江左伪郎
H.L.门肯端起酒杯,将内森添上的酒,又一口气喝了大半。
这个过程中,他的目光一直直勾勾地望着《人间天堂》那淑女与绅士的封面,好像那是一团烤着栗子的火焰,而他在考虑要不要火中取栗。
珀金不慌不忙地端起咖啡,喝了一口,看向乔治·简·内森夸奖道:“咖啡真不错,内森先生!”
他已经读懂了,内森是站在他这边的。珀金在心里默不作声地把‘避免差评’更换成了‘争取全力支持’。

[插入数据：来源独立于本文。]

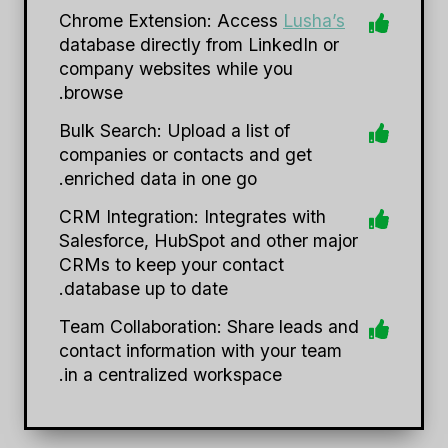
Chrome Extension: Access
Lusha’s
database directly from LinkedIn or
company websites while you
browse.
Bulk Search: Upload a list of
companies or contacts and get
enriched data in one go.
CRM Integration: Integrates with
Salesforce, HubSpot and other major
CRMs to keep your contact
database up to date.
Team Collaboration: Share leads and
contact information with your team
in a centralized workspace.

随后,珀金就瞄到门肯又灌了一口酒,拿起茶几上的书,翻开。
珀金按捺住自己的躁动,静静地看着H.L.门肯向后匆匆翻了好几页。《人间天堂》在对方手中沙沙作响。珀金看到门肯往复地翻动,仍压制着不安和急切,直到对方拧起了眉头。他才适时站起来,绕到门肯身边,道:“请允许我翻给您看看,门肯先生!”
得到对方的准许后,珀金快速地为门肯找到《人间天堂》中真正的高光时刻,一点点给门肯展示。
“这是一代新人。他们在日日夜夜的幻梦中呐喊着前辈的呐喊,遵循着前辈的信念;终将注定走出幻梦,走进肮脏、灰暗的动荡社会,去追寻爱与尊严;这代新人要比老一辈人更希望摆脱贫困,更崇尚成功,他们因此而愿意付出更多代价;他们长大成人,发现诸神皆死,百战俱殆,一切对人的信念也动摇了……”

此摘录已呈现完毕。